Brian Mapes
Associate Professor
Meteorology and Physical Oceanography (MPO) Division,
Rosenstiel School of Marine and Atmospheric Sciences (RSMAS),
University of Miami
4600 Rickenbacker Causeway, Miami, FL 33149
Voice: (305) 421-4275
FAX: (305) 421-4696
E-mail: mapes@miami.edu



Research themes and links to publications

My work began in atmospheric convection, in the larger context of tropical weather and climate. That larger picture requires understanding other processes like radiation and surface fluxes as well. Working with postdocs, students, and collaborators, I maintain a 3-pronged effort that builds from local scales (very definite and tangible, but always dependent on what lies beyond), via quantitative analysis and abstraction, up toward global scales (vast and pervasive yet evasive: everywhere and nowhere).

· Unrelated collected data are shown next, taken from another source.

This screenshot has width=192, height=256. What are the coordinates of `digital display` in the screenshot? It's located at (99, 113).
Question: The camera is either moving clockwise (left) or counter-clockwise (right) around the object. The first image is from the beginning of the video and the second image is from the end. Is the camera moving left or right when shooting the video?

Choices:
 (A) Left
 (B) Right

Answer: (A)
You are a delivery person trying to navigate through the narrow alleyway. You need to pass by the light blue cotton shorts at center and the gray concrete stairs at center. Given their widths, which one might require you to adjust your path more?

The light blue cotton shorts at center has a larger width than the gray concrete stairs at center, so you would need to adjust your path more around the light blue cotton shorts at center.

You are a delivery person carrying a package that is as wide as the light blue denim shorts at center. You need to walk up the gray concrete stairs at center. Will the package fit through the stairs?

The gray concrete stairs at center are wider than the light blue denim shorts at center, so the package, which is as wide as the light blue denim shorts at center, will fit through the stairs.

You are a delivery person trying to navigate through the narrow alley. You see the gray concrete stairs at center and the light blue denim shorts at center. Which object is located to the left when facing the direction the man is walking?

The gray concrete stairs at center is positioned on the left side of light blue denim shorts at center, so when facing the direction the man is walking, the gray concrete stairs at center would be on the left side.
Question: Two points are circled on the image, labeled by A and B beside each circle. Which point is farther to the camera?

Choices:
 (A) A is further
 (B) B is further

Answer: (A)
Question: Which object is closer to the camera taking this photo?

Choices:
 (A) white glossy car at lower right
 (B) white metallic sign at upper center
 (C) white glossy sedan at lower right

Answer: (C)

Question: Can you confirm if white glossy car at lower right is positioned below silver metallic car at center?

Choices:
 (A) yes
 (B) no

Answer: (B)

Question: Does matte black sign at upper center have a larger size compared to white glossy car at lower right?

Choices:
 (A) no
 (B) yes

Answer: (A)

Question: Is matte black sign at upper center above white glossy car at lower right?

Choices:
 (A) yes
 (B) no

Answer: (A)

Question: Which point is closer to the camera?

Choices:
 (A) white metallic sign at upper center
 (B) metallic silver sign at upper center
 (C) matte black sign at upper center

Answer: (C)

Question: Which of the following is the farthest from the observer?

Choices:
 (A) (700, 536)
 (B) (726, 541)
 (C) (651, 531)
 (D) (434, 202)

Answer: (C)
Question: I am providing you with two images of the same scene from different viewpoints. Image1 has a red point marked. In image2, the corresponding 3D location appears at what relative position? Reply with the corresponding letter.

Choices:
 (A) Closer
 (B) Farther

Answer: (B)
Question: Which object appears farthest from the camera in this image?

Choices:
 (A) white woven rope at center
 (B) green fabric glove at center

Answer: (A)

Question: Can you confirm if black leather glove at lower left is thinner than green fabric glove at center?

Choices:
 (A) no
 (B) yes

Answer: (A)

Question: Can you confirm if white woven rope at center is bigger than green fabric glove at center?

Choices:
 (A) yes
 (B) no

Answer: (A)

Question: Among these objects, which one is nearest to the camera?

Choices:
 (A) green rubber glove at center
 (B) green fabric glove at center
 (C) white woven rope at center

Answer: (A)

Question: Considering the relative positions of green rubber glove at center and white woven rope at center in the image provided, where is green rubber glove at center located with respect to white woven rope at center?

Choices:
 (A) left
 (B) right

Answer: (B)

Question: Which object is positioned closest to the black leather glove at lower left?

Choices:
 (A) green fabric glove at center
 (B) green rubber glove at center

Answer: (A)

1. We study convective clouds and storms and local atmospheric structure (especially in the vertical) , using observations (radars, aircraft, soundings, satellites) and cloud-resolving models.

2. We study the large-scale net thermodynamic and dynamic effects of convection and related processes in the atmosphere, guided by observations; and then try to encapsulate the essence in simple models (the parameterization problem).

3. We study several large-scale weather and climate phenomena using regional and global observations and models, to lend more context and meaning to the activities described above.


Some current (2006 era - update me) research links

One particular project I am involved in is the CLIVAR
Climate Process Team on low-latitude cloud-climate feedbacks. 
This whole-group home page at the U. of Washington has more info.

Here is a page of clickable access to plots of high-resolution GCM column outputs.

A Nov 2005 presentation on column-oriented analyses of both observations and models is linked below.
[ppt - 6MB but Mac figures may fail Windows users]    [pdf - about 9MB]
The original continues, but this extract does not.